EXCERPTED DATA section start
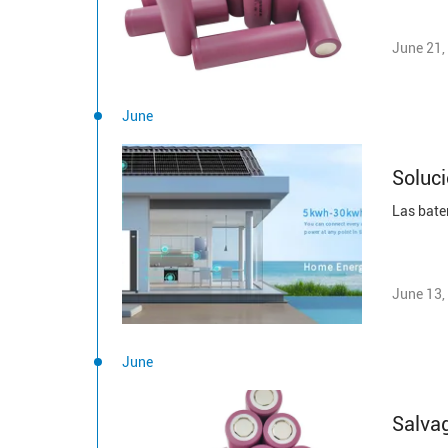
June 21,
June
Soluci
June 13,
June
Salvag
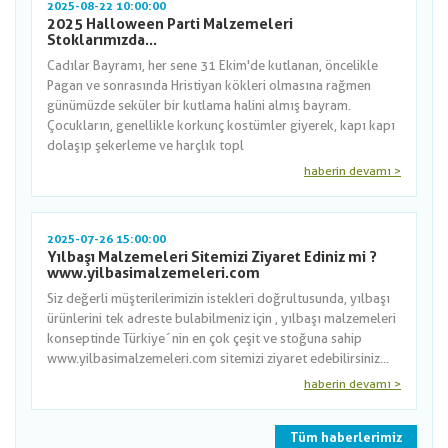
2025-08-22 10:00:00
2025 Halloween Parti Malzemeleri
Stoklarımızda...
Cadılar Bayramı, her sene 31 Ekim'de kutlanan, öncelikle
Pagan ve sonrasında Hristiyan kökleri olmasına rağmen
günümüzde seküler bir kutlama halini almış bayram.
Çocukların, genellikle korkunç kostümler giyerek, kapı kapı
dolaşıp şekerleme ve harçlık topl
haberin devamı >
2025-07-26 15:00:00
Yılbaşı Malzemeleri Sitemizi Ziyaret Ediniz mi ?
www.yilbasimalzemeleri.com
Siz değerli müşterilerimizin istekleri doğrultusunda, yılbaşı
ürünlerini tek adreste bulabilmeniz için , yılbaşı malzemeleri
konseptinde Türkiye´nin en çok çeşit ve stoğuna sahip
www.yilbasimalzemeleri.com sitemizi ziyaret edebilirsiniz...
haberin devamı >
Tüm haberlerimiz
EXCERPTED DATA section end
- [TASK GOAL]:
Print out each record exactly as shown, but keep the pictures out.

- [WRITTEN SOLUTION]:
June 21,
June
Soluci
June 13,
June
Salvag
2025-08-22 10:00:00
2025 Halloween Parti Malzemeleri
Stoklarımızda...
Cadılar Bayramı, her sene 31 Ekim'de kutlanan, öncelikle
Pagan ve sonrasında Hristiyan kökleri olmasına rağmen
günümüzde seküler bir kutlama halini almış bayram.
Çocukların, genellikle korkunç kostümler giyerek, kapı kapı
dolaşıp şekerleme ve harçlık topl
haberin devamı >
2025-07-26 15:00:00
Yılbaşı Malzemeleri Sitemizi Ziyaret Ediniz mi ?
www.yilbasimalzemeleri.com
Siz değerli müşterilerimizin istekleri doğrultusunda, yılbaşı
ürünlerini tek adreste bulabilmeniz için , yılbaşı malzemeleri
konseptinde Türkiye´nin en çok çeşit ve stoğuna sahip
www.yilbasimalzemeleri.com sitemizi ziyaret edebilirsiniz...
haberin devamı >
Tüm haberlerimiz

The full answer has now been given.